The symbolic race became literal once his Komarran tutors actually moved to effect the substitution. They chased the elusive young Lord Vorkosigan halfway around the wormhole nexus, never realizing that when he vanished, he utterly ceased to exist, and Admiral Naismith appeared. The Komarrans had never found out about Admiral Naismith. Not planning but chance had finally brought them together two years ago on Earth, right back where the whole stupid race had started, in pursuit of a vengeance gone twenty years cold.
The time-delay had been critical in a way the Komarrans had not even noticed. When they first began chasing Vorkosigan, their customized clone had been at the peak of his mental conditioning, committed to the goals of the revolt, unreflectingly eager. Had they not saved him from the fate of clones? Eighteen months of watching them screw up, eighteen months of travel, observation, exposure to uncensored news, views, even a few people, had planted secret doubts in his mind. And, bluntly, one could not duplicate even an imitation of a galactic-class education like Vorkosigan's without inadvertently learning something about how to think. In the middle of it all, the surgery to replace his perfectly sound leg bones with synthetics, just because Vorkosigan had smashed his, had been stunningly painful. What if Vorkosigan broke his neck, next time? Realization had crept over him.

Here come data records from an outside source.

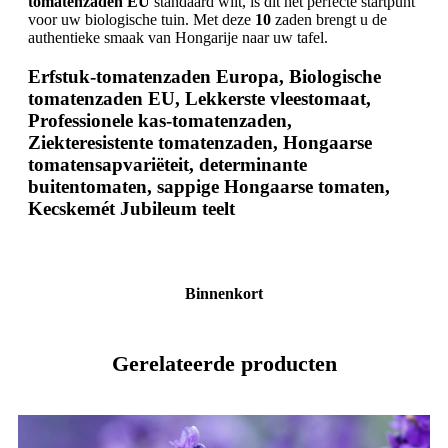
tomatenzaden EU
standaard wilt, is dit het perfecte startpunt
voor uw biologische tuin. Met deze
10
zaden brengt u de
authentieke smaak van Hongarije naar uw tafel.
Erfstuk-tomatenzaden Europa, Biologische
tomatenzaden EU, Lekkerste vleestomaat,
Professionele kas-tomatenzaden,
Ziekteresistente tomatenzaden, Hongaarse
tomatensapvariëteit, determinante
buitentomaten, sappige Hongaarse tomaten,
Kecskemét Jubileum teelt
Binnenkort
Gerelateerde producten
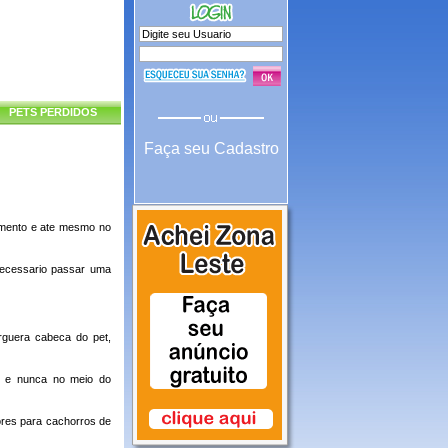
PETS PERDIDOS
Faça seu Cadastro
amento e ate mesmo no
necessario passar uma
rguera cabeca do pet,
s e nunca no meio do
ores para cachorros de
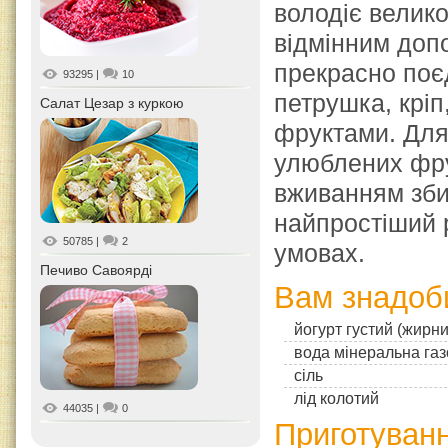
володіє велик
відмінним доп
прекрасно поє
93295
|
10
петрушка, кріп
Салат Цезар з куркою
фруктами. Для
улюблених фрук
вживанням зби
найпростіший 
50785
|
2
умовах.
Печиво Савоярді
Вам знадоб
йогурт густий (жирни
вода мінеральна га
сіль
лід колотий
44035
|
0
Приготуванн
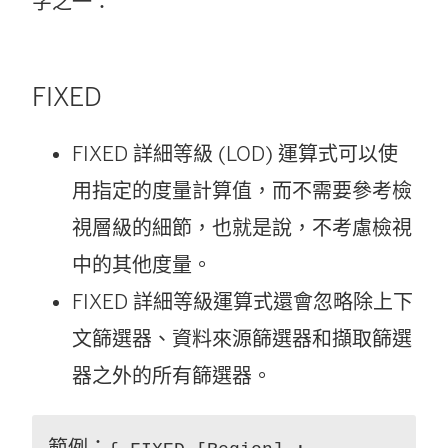
字之一：
FIXED
FIXED 詳細等級 (LOD) 運算式可以使
用指定的度量計算值，而不需要參考檢
視層級的細節，也就是說，不考慮檢視
中的其他度量。
FIXED 詳細等級運算式還會忽略除上下
文篩選器、資料來源篩選器和擷取篩選
器之外的所有篩選器。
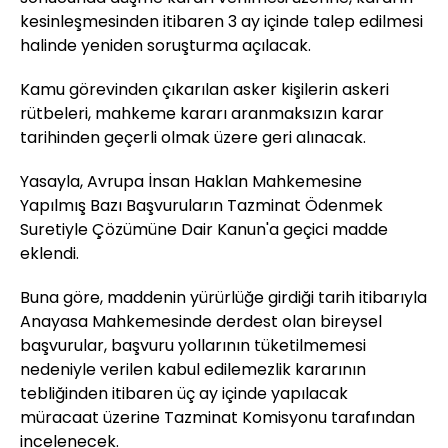
kesinleşmesinden itibaren 3 ay içinde talep edilmesi
halinde yeniden soruşturma açılacak.
Kamu görevinden çıkarılan asker kişilerin askeri
rütbeleri, mahkeme kararı aranmaksızın karar
tarihinden geçerli olmak üzere geri alınacak.
Yasayla, Avrupa İnsan Haklan Mahkemesine
Yapılmış Bazı Başvuruların Tazminat Ödenmek
Suretiyle Çözümüne Dair Kanun'a geçici madde
eklendi.
Buna göre, maddenin yürürlüğe girdiği tarih itibarıyla
Anayasa Mahkemesinde derdest olan bireysel
başvurular, başvuru yollarının tüketilmemesi
nedeniyle verilen kabul edilemezlik kararının
tebliğinden itibaren üç ay içinde yapılacak
müracaat üzerine Tazminat Komisyonu tarafından
incelenecek.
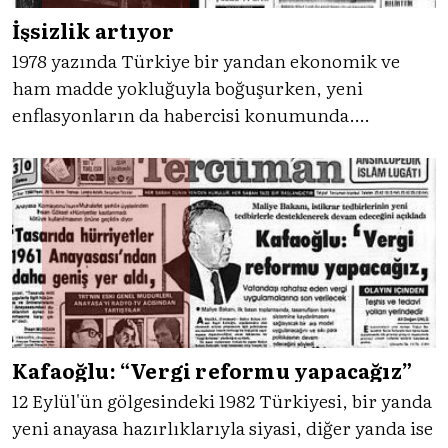
İşsizlik artıyor
1978 yazında Türkiye bir yandan ekonomik ve
ham madde yokluğuyla boğuşurken, yeni
enflasyonların da habercisi konumunda.
Tercüman gazetesi, 7 Ağustos 1978 manşetinde
artan işsizlik yüzdelerini ve toplu işten
çıkarmaları yeni bir ekonomi tehlikesi olarak
açıklıyor.
Kafaoğlu: “Vergi reformu yapacağız”
12 Eylül'ün gölgesindeki 1982 Türkiyesi, bir yanda
yeni anayasa hazırlıklarıyla siyasi, diğer yanda ise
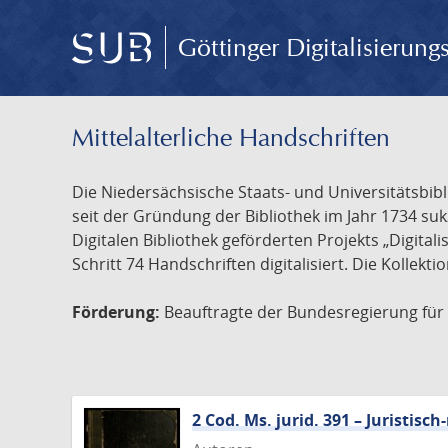
Göttinger Digitalisierun
Mittelalterliche Handschriften
Die Niedersächsische Staats- und Universitätsbib
seit der Gründung der Bibliothek im Jahr 1734 s
Digitalen Bibliothek geförderten Projekts „Digita
Schritt 74 Handschriften digitalisiert. Die Kollekt
Förderung:
Beauftragte der Bundesregierung für K
2 Cod. Ms. jurid. 391 – Juristi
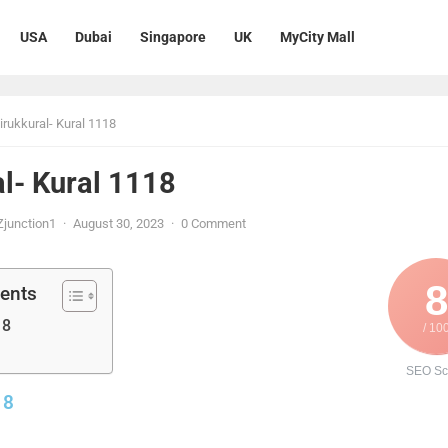
USA
Dubai
Singapore
UK
MyCity Mall
irukkural- Kural 1118
l- Kural 1118
junction1
·
August 30, 2023
·
0 Comment
8
tents
18
/ 10
SEO Sc
18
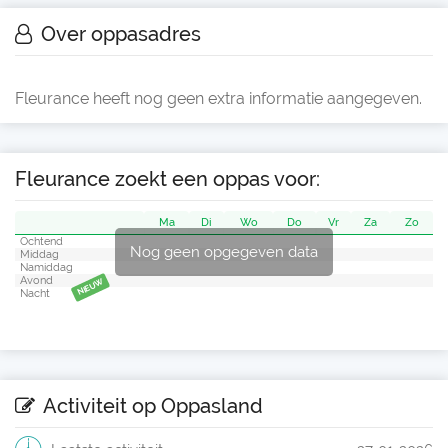
Over oppasadres
Fleurance heeft nog geen extra informatie aangegeven.
Fleurance zoekt een oppas voor:
Ma
Di
Wo
Do
Vr
Za
Zo
Ochtend
Nog geen opgegeven data
Middag
Namiddag
Avond
NIEUW
Nacht
Activiteit op Oppasland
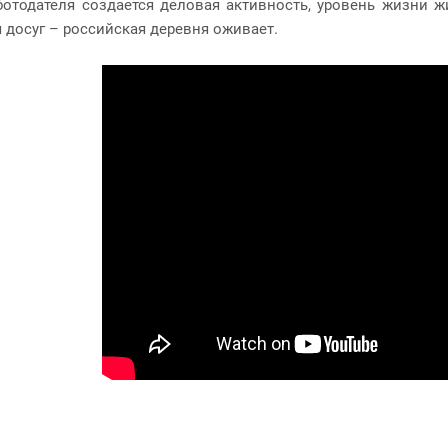
ботодателя создается деловая активность, уровень жизни ж
я досуг – российская деревня оживает.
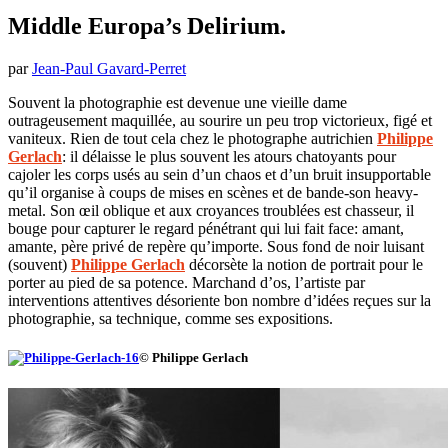
Middle Europa’s Delirium.
par
Jean-Paul Gavard-Perret
Souvent la photographie est devenue une vieille dame
outrageusement maquillée, au sourire un peu trop victorieux, figé et
vaniteux. Rien de tout cela chez le photographe autrichien
Philippe
Gerlach
: il délaisse le plus souvent les atours chatoyants pour
cajoler les corps usés au sein d’un chaos et d’un bruit insupportable
qu’il organise à coups de mises en scènes et de bande-son heavy-
metal. Son œil oblique et aux croyances troublées est chasseur, il
bouge pour capturer le regard pénétrant qui lui fait face: amant,
amante, père privé de repère qu’importe. Sous fond de noir luisant
(souvent)
Philippe Gerlach
décorsète la notion de portrait pour le
porter au pied de sa potence. Marchand d’os, l’artiste par
interventions attentives désoriente bon nombre d’idées reçues sur la
photographie, sa technique, comme ses expositions.
© Philippe Gerlach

Stuffing his head full of Lord Vorkosigan, in bits over time, was just as much of a brain transplant as anything done with vibra-scalpels and living tissue.
He who plots revenge, must dig two graves.

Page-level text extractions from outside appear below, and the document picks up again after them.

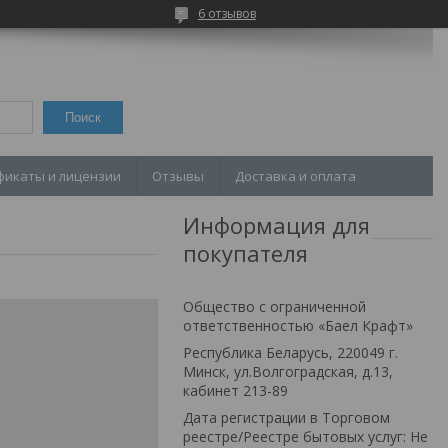
6 отзывов
Поиск
фикаты и лицензии
Отзывы
Доставка и оплата
Информация для
покупателя
Общество с ограниченной
ответственностью «Баел Крафт»
Республика Беларусь, 220049 г.
Минск, ул.Волгоградская, д.13,
кабинет 213-89
Дата регистрации в Торговом
реестре/Реестре бытовых услуг: Не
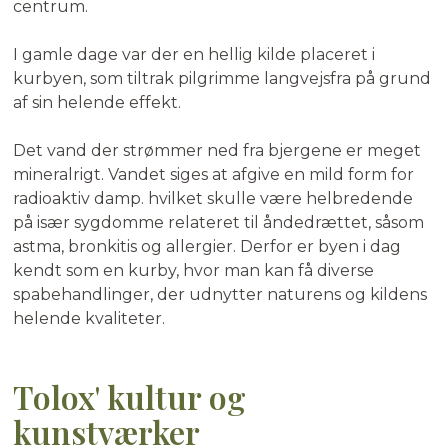
centrum.
I gamle dage var der en hellig kilde placeret i
kurbyen, som tiltrak pilgrimme langvejsfra på grund
af sin helende effekt.
Det vand der strømmer ned fra bjergene er meget
mineralrigt. Vandet siges at afgive en mild form for
radioaktiv damp. hvilket skulle være helbredende
på især sygdomme relateret til åndedrættet, såsom
astma, bronkitis og allergier. Derfor er byen i dag
kendt som en kurby, hvor man kan få diverse
spabehandlinger, der udnytter naturens og kildens
helende kvaliteter.
Tolox' kultur og
kunstværker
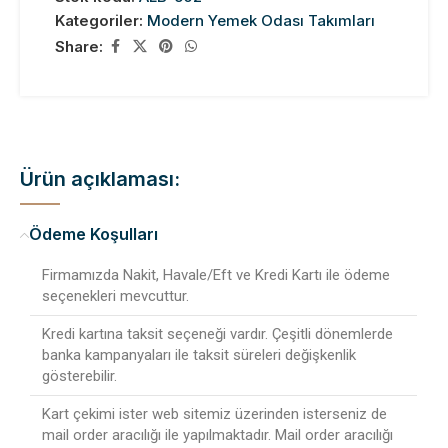
Kategoriler:
Modern Yemek Odası Takımları
Share:
Ürün açıklaması:
Ödeme Koşulları
Firmamızda Nakit, Havale/Eft ve Kredi Kartı ile ödeme
seçenekleri mevcuttur.
Kredi kartına taksit seçeneği vardır. Çeşitli dönemlerde
banka kampanyaları ile taksit süreleri değişkenlik
gösterebilir.
Kart çekimi ister web sitemiz üzerinden isterseniz de
mail order aracılığı ile yapılmaktadır. Mail order aracılığı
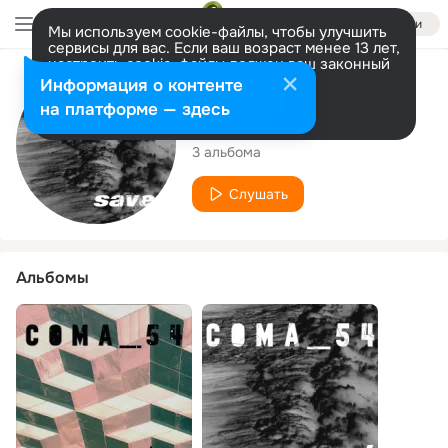
Войти
Мы используем cookie-файлы, чтобы улучшить
сервисы для вас. Если ваш возраст менее 13 лет,
настроить cookie-файлы должен ваш законный
представитель.
Больше информации
Исполнитель
Информация о контенте
Разрешить все
Настроить
на платформе — здесь
COMA_54
3 альбома
Слушать
Альбомы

But the Komarrans had dug the second grave for
him.
For the person he never had a chance to become, the man he might have been if he had not been forced at shock-stick point to continually struggle to be someone
else.
Some days he was not sure who he hated more, House Bharaputra, the Komarrans, or Miles Naismith Vorkosigan.
He shut off the comconsole with a snort, and rose to pick out his precious data cube from the uniform pocket in which it was still hidden. Upon reflection, he cleaned up and depilated again, before donning fresh Dendarii officer's undress greys. That was as regulation as he could make himself. Let the Dendarii see only the polished surface, and not the man inside the man inside. . . .

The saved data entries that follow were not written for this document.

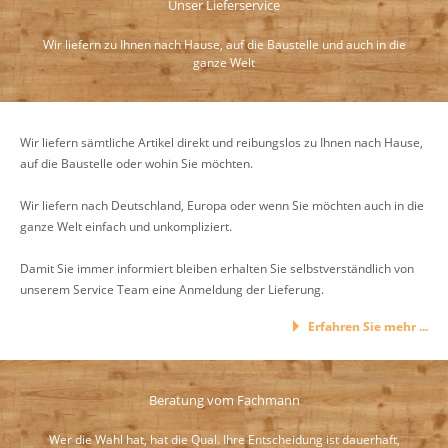
Unser Lieferservice
Wir liefern zu Ihnen nach Hause, auf die Baustelle und auch in die
ganze Welt
Wir liefern sämtliche Artikel direkt und reibungslos zu Ihnen nach Hause,
auf die Baustelle oder wohin Sie möchten.
Wir liefern nach Deutschland, Europa oder wenn Sie möchten auch in die
ganze Welt einfach und unkompliziert.
Damit Sie immer informiert bleiben erhalten Sie selbstverständlich von
unserem Service Team eine Anmeldung der Lieferung.
Erfahren Sie mehr ...
Beratung vom Fachmann
Wer die Wahl hat, hat die Qual. Ihre Entscheidung ist dauerhaft,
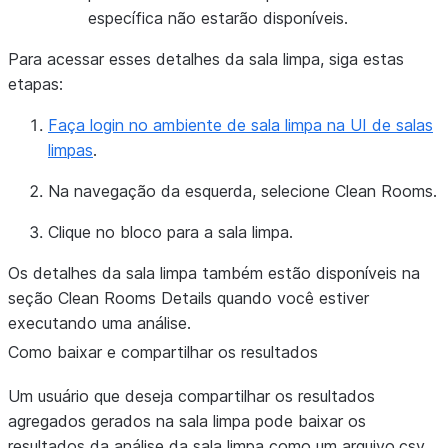
específica não estarão disponíveis.
Para acessar esses detalhes da sala limpa, siga estas
etapas:
Faça login no ambiente de sala limpa na UI de salas
limpas
.
Na navegação da esquerda, selecione
Clean Rooms
.
Clique no bloco para a sala limpa.
Os detalhes da sala limpa também estão disponíveis na
seção
Clean Rooms Details
quando você estiver
executando uma análise.
Como baixar e compartilhar os resultados
Um usuário que deseja compartilhar os resultados
agregados gerados na sala limpa pode baixar os
resultados da análise da sala limpa como um arquivo.csv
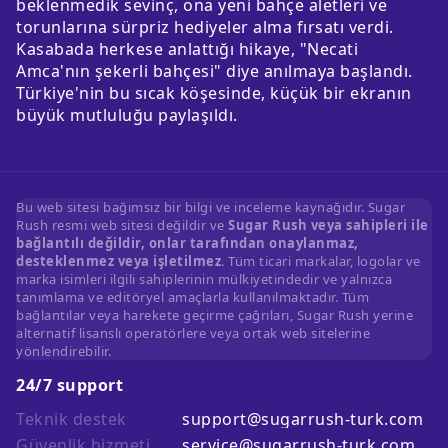
beklenmedik sevinç, ona yeni bahçe aletleri ve
torunlarına sürpriz hediyeler alma fırsatı verdi.
Kasabada herkese anlattığı hikaye, "Necati
Amca'nın şekerli bahçesi" diye anılmaya başlandı.
Türkiye'nin bu sıcak köşesinde, küçük bir ekranın
büyük mutluluğu paylaşıldı.
Bu web sitesi bağımsız bir bilgi ve inceleme kaynağıdır. Sugar
Rush resmi web sitesi değildir ve
Sugar Rush veya sahipleri ile
bağlantılı değildir, onlar tarafından onaylanmaz,
desteklenmez veya işletilmez
. Tüm ticari markalar, logolar ve
marka isimleri ilgili sahiplerinin mülkiyetindedir ve yalnızca
tanımlama ve editöryel amaçlarla kullanılmaktadır. Tüm
bağlantılar veya harekete geçirme çağrıları, Sugar Rush yerine
alternatif lisanslı operatörlere veya ortak web sitelerine
yönlendirebilir.
24/7 support
Teknik destek
support@sugarrush-turk.com
Güvenlik hizmeti
service@sugarrush-turk.com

He steeled himself, exited the cabin, stepped across the corridor, and pressed the buzzer to the hermaphrodite captain's quarters.
No response. He pressed it again. After a short delay Thorne's blurred alto voice came, "Yes?"
"Naismith here."
"Oh! Come in, Miles." The voice sharpened with interest.
The door slid aside, and he stepped within, to realize that the reason for the delay was that he'd woken Thorne from sleep. The hermaphrodite was sitting up on one elbow in bed, brown hair tousled, its free hand falling away from the keypad which had released the door.